Inside Africa

“Inside Africa” Episode  – Aired November 27, 2004 – 12:30:00   ET

The following material were extracted from the CNN’s official transcript of the episode.


“Cairo, Egypt is one of the most congested cities in the world. It’s hoped to — home to more than 60 million people living in very tight quarters. But in one neighborhood, a lush oasis is taking hold. And residents accustomed to pollution are getting a breath of fresh air, as Sylvia Smith tells us.


SYLVIA SMITH, CNN CORRESPONDENT (voice-over): From a huge dust bowl to the largest, green open space in any North African city. Lush and verdant, the new Al Azhar Park rose from the accumulated dust and debris of 1,000 years.

MAHER STINO, LANDSCAPE ARCHITECT: I don’t think anybody would have even the imagination to think how bad it was here. When we first walked into the park, the site here was full of garbage, debris, dust, concrete blocks, huge water tanks, there were concrete, all kinds of — I mean it was very discouraging to even think about this being a park here.

SMITH: To give a city the size of Cairo lungs has taken 10 years of producing, plants, shrubs and trees in acres of greenhouses, to plant out in the park, while cultivating new ideas about horticulture.

EL SAADY M. BADAWY, HORTICULTURIST: We are trying to make a training center but for the people to learn them, to teach them how to at first to make for themselves a propagation of the plants, how to maintain the plants at home.

SMITH: Removing millions of tons of rubble uncovered the remains of a wall laid over 1000 years ago by the ancestors of the Aga Khan, who founded the original Cairo. The ancient wall, in need of conservation, developed into a project to renovate the adjoining slum city, Darb al Ahmar, a neighborhood teeming with social problems. But micro credit programs and vocational training classes are turning the area around.

This elderly man says he’s very impressed with the way things are getting better. “This area used to be very run down,” he says, “now everything is being renewed.”

Business is thriving, learning new skills or refining old talents; involving the local community is all important.

DINA ISHAK BAKHOUM, CONSERVATION ENGINEER: This project has created a lot of work opportunities for local people in the area, as well as, of course, other restorers and technicians from other places.

MOHAMED EL MIKAWI, AGA KHAN SERVICES: Well, we see the park work as a catalyst, a catalyst for development of historic Cairo. We believe that the reopening of the gates, the old city gates connecting the Darb al Ahmar neighborhood with the park will create an influx of visitors from the community into the park and vice versa.

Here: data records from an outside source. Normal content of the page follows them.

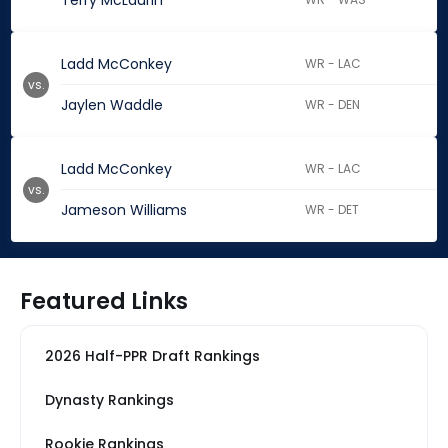
Terry McLaurin
Ladd McConkey
WR - LAC
vs.
Jaylen Waddle
WR - DEN
Ladd McConkey
WR - LAC
vs.
Jameson Williams
WR - DET
Featured Links
2026 Half-PPR Draft Rankings
Dynasty Rankings
Rookie Rankings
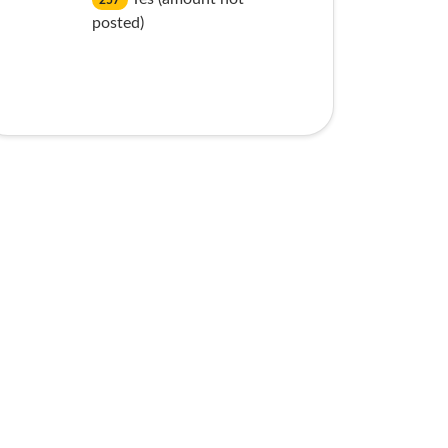
257
posted)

SMITH: Getting improvements to last means connecting this poor area with the tourism of Khan al Khalili, and making it attractive to big spending foreigners.

But the most compelling aspect of this massive development remains the park itself.

UNIDENTIFIED FEMALE (through translator): It’s great. It’s fantastic. We’ve never seen anything like it. We’ll certainly come back again.

SMITH: The opening of the park has given many people here their first taste of nature on a large scale. Whether they will be able to maintain this impeccable green space is a question as wide open as the park itself.

For CNN’s INSIDE AFRICA, I’m Sylvia Smith in Cairo, Egypt.